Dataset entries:

▼▼▼

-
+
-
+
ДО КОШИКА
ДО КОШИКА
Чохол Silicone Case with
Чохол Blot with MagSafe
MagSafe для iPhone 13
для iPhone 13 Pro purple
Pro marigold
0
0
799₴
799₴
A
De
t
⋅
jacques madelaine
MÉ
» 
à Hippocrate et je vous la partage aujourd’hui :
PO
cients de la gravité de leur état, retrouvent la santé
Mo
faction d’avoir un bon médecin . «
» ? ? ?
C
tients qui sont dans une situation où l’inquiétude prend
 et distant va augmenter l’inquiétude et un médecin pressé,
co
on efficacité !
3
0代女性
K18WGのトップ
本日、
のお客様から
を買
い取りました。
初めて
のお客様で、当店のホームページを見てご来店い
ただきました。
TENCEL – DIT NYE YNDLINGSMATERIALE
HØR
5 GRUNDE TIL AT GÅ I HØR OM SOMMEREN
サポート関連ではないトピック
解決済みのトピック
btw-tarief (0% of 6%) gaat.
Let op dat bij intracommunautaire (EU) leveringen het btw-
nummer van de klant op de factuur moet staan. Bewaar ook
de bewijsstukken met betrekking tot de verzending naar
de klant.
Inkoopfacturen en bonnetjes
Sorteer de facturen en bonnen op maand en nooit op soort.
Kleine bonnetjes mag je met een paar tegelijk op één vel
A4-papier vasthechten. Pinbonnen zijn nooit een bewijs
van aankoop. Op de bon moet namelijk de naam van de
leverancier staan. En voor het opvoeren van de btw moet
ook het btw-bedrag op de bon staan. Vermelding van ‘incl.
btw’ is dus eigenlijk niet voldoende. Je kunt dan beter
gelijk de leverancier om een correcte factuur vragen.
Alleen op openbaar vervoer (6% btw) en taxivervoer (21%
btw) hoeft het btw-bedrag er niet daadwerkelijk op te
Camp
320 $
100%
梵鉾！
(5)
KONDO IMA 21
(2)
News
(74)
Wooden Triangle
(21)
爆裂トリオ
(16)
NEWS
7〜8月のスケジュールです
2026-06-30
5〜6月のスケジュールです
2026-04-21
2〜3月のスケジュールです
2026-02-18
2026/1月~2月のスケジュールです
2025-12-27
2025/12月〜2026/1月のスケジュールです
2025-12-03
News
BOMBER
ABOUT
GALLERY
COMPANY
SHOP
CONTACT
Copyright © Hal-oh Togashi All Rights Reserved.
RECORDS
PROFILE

▲▲▲

Exercise requirements
Scan the data above for the word "bedrag". Copy every line in which it is found.

Result
ook het btw-bedrag op de bon staan. Vermelding van ‘incl.
btw) hoeft het btw-bedrag er niet daadwerkelijk op te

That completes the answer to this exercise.